Mengenai minatnya terhadap sastra dan sejarah tidak bisa dianggap main-main. Sejak tahun 1994, alih-alih menulis buku tentang kedokteran, ia memang lebih banyak menelurkan karya sastra dan sejarah. Lihatlah buku-buku hasil karyanya yang sudah diterbitkan, seperti Perang Jagaraga (1994), I Gusti Anglurah Panji Sakti (1994), Perang Banjar (1997), Perjalanan Danghyang Nirartha (1999), Budak Pulau Surga (2009), Pemberontakan Bali Aga (2021), dan Kalacakra Tantrayana (2022).
Selain menulis karya sastra-sejarah, ia juga menulis kumpulan esai sosial budaya dan sejarah yang berjudul “Mumbul Melintasi Zaman”. Serta beberapa buku yang masih dalam proses pengeditan.

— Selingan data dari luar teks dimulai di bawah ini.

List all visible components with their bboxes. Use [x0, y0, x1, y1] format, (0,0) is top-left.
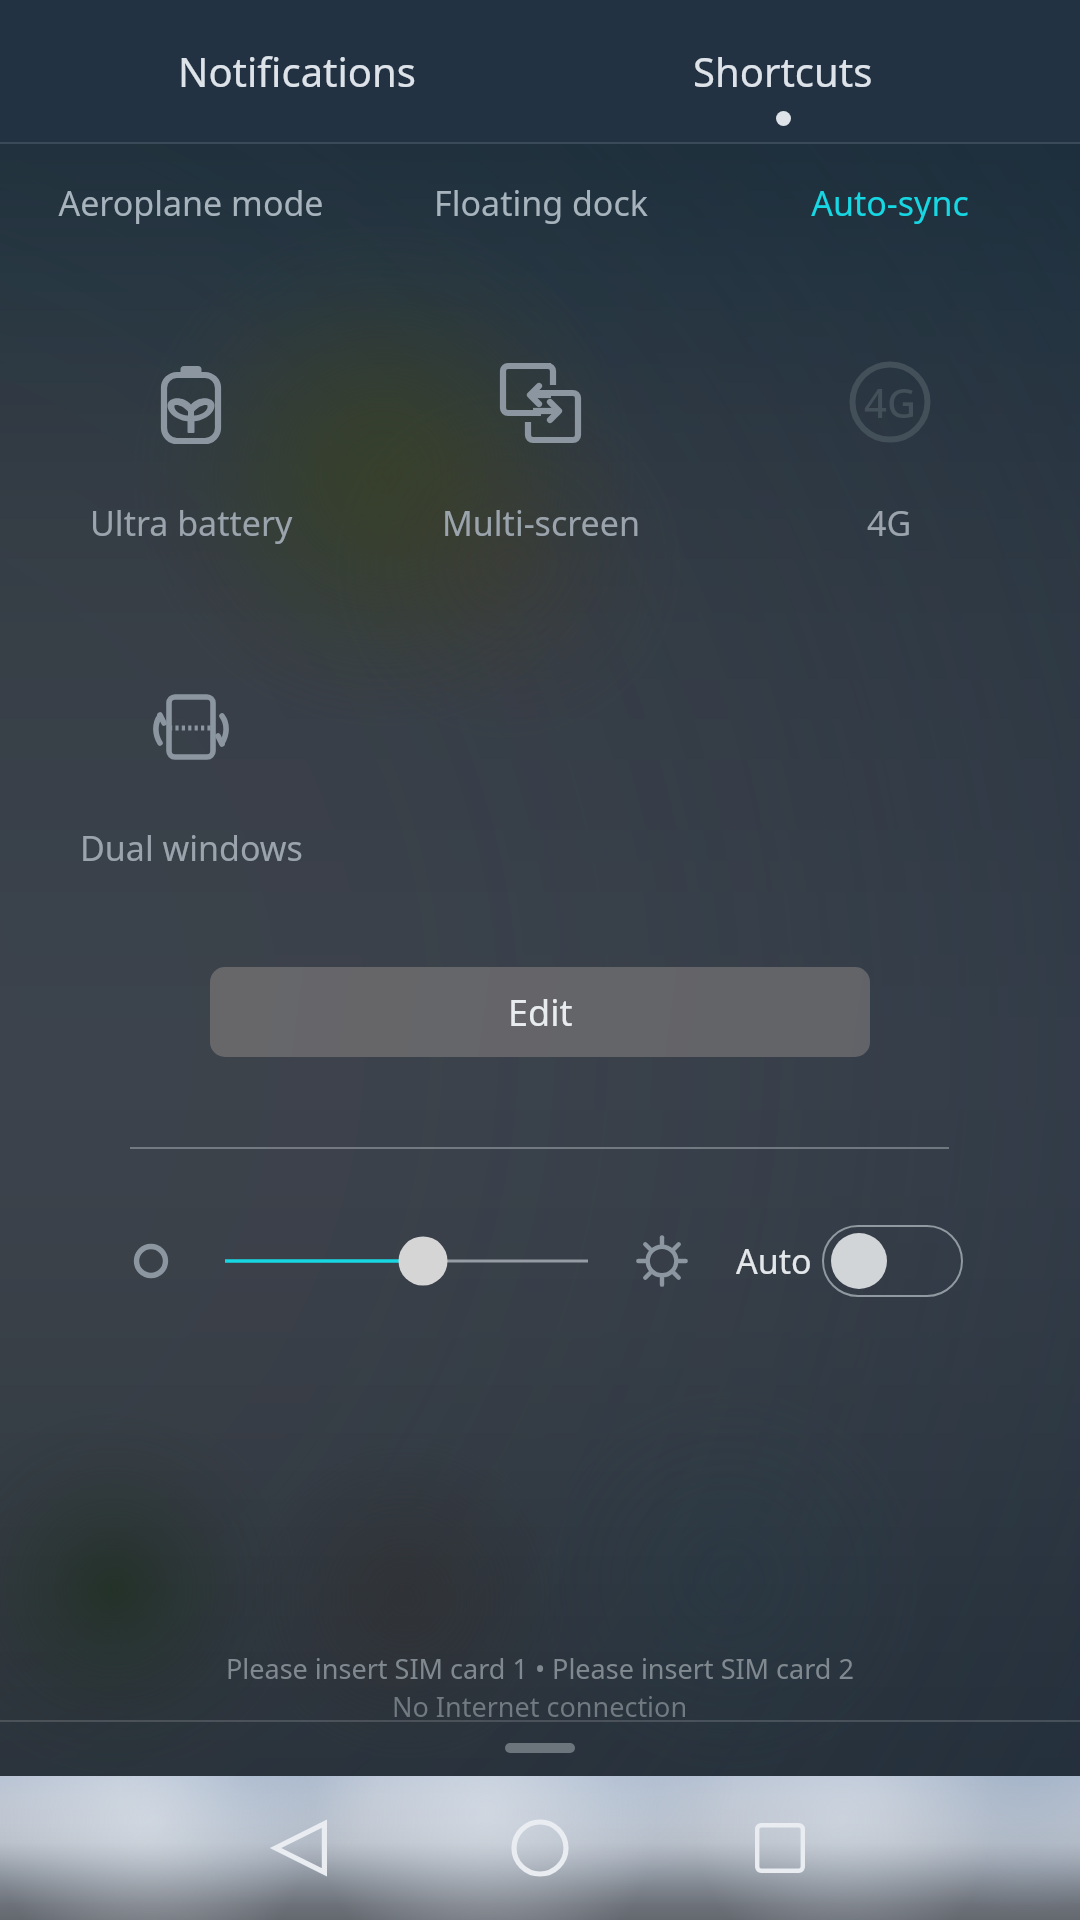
- staticText: 4G: [864, 375, 916, 429]
- button[interactable]: Dual windows: [16, 679, 366, 909]
- staticText: Ultra battery: [90, 500, 293, 546]
- button[interactable]: Auto-sync: [715, 144, 1064, 262]
- staticText: Multi-screen: [442, 500, 640, 546]
- button[interactable]: Back: [228, 1776, 372, 1920]
- button[interactable]: Ultra battery: [16, 354, 366, 584]
- button[interactable]: Recents: [708, 1776, 852, 1920]
- button[interactable]: 4G: [715, 354, 1064, 584]
- staticText: No Internet connection: [392, 1688, 688, 1725]
- staticText: Aeroplane mode: [58, 180, 324, 226]
- button[interactable]: Aeroplane mode: [16, 144, 366, 262]
- staticText: Auto-sync: [811, 180, 969, 226]
- button[interactable]: Edit: [210, 967, 870, 1057]
- staticText: Dual windows: [80, 825, 303, 871]
- staticText: 4G: [867, 500, 912, 546]
- staticText: Please insert SIM card 1 • Please insert…: [226, 1650, 854, 1687]
- staticText: Edit: [508, 988, 573, 1037]
- staticText: Notifications: [178, 44, 416, 98]
- button[interactable]: Floating dock: [366, 144, 715, 262]
- button[interactable]: Auto brightness toggle: [822, 1225, 963, 1297]
- button[interactable]: Shortcuts: [540, 0, 1080, 144]
- button[interactable]: Notifications: [0, 0, 540, 144]
- staticText: Auto: [736, 1238, 812, 1284]
- staticText: Floating dock: [434, 180, 648, 226]
- button[interactable]: Minimum brightness: [128, 1238, 174, 1284]
- button[interactable]: Multi-screen: [366, 354, 715, 584]
- button[interactable]: Home: [468, 1776, 612, 1920]
- button[interactable]: Maximum brightness: [636, 1235, 688, 1287]
- staticText: Shortcuts: [693, 44, 873, 98]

Namun, Soegianto tak selamanya bermukim di Bali. Pada tahun 1994 ia memilih bermukim di Bekasi, Jawa Barat. Dan, di sana juga lah ia mengembuskan napas terakhirnya. Selamat jalan Soegianto Sastrodiwiryo. Namamu akan abadi dalam karya dan pikiran-pikiranmu.[T]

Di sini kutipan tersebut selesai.